*WHAT YOU NEED TO DO*: If a line of the listing below contains the string "Strukturen", count it, then give the total by itself.

*TASK INPUTS*:

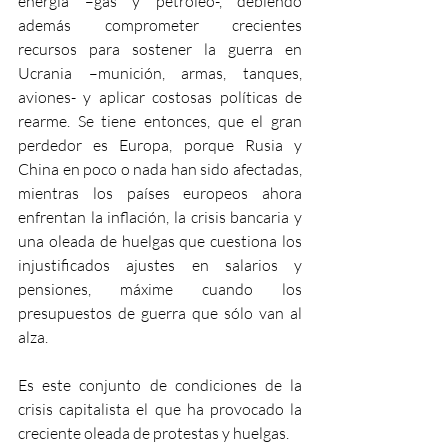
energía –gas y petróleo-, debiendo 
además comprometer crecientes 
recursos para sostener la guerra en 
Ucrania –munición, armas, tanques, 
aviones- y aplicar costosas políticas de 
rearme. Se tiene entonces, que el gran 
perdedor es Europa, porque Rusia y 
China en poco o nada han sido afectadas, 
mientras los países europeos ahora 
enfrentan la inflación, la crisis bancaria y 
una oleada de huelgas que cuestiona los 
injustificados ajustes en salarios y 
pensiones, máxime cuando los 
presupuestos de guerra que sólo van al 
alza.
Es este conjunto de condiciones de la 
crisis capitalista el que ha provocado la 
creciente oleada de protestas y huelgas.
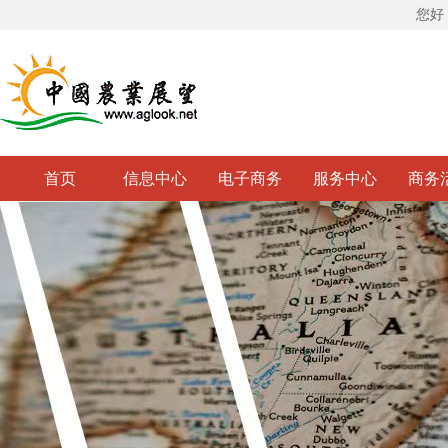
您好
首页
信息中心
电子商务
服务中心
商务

* * *

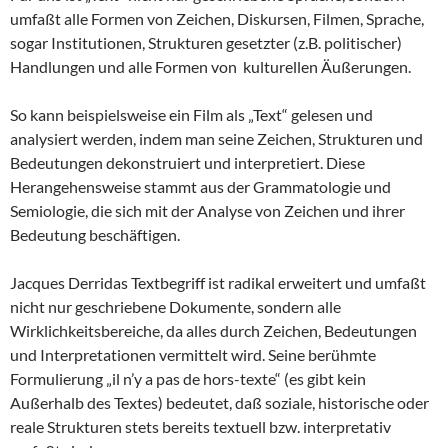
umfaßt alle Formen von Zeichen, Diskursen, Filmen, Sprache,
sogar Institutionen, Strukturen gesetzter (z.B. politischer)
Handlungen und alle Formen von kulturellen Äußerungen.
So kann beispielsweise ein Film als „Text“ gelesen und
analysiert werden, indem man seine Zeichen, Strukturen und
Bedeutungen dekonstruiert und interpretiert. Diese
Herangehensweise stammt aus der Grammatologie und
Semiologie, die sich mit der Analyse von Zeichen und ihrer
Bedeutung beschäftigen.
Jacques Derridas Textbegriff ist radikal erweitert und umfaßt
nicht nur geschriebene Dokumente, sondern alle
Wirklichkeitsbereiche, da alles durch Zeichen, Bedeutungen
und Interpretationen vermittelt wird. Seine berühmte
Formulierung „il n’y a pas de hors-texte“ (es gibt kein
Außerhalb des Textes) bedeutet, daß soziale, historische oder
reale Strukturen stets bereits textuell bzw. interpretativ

*SOLUTION TO THIS EXERCISE*: 3